The American Census by Margo J. Anderson

The American Census by Margo J. Anderson

Author:Margo J. Anderson
Language: eng
Format: epub
ISBN: 9780300216967
Publisher: Yale University Press


The patriotic images of the “Ten-Year Roll Call” are evident in this 1940 publicity poster. (Library of Congress)

Through 1938 and into 1939, therefore, the statisticians discussed how to fit new questions onto the schedule, how to word such questions, and whether the questions would provide the information needed. As the discussions continued, the statisticians separated what became the housing census questions from the population census. In August 1939, Congress passed legislation authorizing a census of housing. The new schedule, administered simultaneously with the population schedule, asked questions on the value, condition, and rent or mortgage of all occupied dwellings. It also had questions on water supplies, bathroom facilities, lighting, heating, and appliances. For the first time, the federal government would collect data to provide a full picture of the nation’s housing stock.42

For the population schedule, the officials agreed to add questions on income, migration, fertility, educational attainment, social security status, and usual occupation. They also agreed to put the unemployment inquiry on the main schedule. This added seven questions to the schedule. It became increasingly clear that it would not be possible to include these new inquiries without deleting some of the old ones. The chief candidates for removal were those dealing with mother tongue, place of parents’ birth, and veterans’ status. Yet many statisticians—within and outside government—wanted this information so that historical comparisons could be made with past censuses. The young New Deal statisticians thus lobbied their older colleagues to accept a sample census along with the complete count. The questions crowded off the main schedule could be asked on a sample basis. More data could be collected without greatly increased additional costs, and the sample results could be tabulated quickly for summary public presentations. Some old-timers in the bureau were dubious about such claims, but they were willing to be convinced by the Dedricks and Hansens and Stephans of the younger generation.

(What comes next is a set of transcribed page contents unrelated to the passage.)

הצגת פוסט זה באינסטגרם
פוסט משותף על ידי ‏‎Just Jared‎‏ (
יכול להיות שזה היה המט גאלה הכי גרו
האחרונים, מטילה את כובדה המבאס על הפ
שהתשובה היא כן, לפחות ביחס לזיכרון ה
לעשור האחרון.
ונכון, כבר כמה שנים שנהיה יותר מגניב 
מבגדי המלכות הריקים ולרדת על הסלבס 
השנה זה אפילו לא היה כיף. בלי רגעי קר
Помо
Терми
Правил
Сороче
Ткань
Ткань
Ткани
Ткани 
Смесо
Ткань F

The 1940 census took a major step in statistical method by including “supplementary questions,” as they were euphemistically called, for two people on each side of the forty-line population schedule. The questions on parents’ birthplace, mother tongue, veterans’ status, usual occupation, social security status, and fertility were asked on the sample schedule. The bureau hired a number of new statisticians. Among the most prominent were Philip Hauser, the assistant chief statistician for population, W. Edwards Deming, sampling expert in the Population Division, and William Hurwitz in the Statistical Research Division. These men supported the work begun by Stuart Rice, Calvert Dedrick, and Morris Hansen in the mid-1930s.

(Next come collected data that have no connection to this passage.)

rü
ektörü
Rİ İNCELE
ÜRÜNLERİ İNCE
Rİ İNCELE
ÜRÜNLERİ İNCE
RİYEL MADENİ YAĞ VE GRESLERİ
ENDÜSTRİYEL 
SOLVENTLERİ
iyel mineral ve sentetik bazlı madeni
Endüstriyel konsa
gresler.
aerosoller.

As planning continued, the statisticians struggled with a number of thorny technical issues. They had to define the sample; they had to perfect the wording of the new questions. None of these problems was easy, but the statisticians drew from their now rather broad experience with population surveys in the previous ten years. A new conception of occupational status—the labor force concept—replaced that of the gainful worker to improve the measurement of unemployment. Workers were first asked if they were working or looking for work the week the census was taken.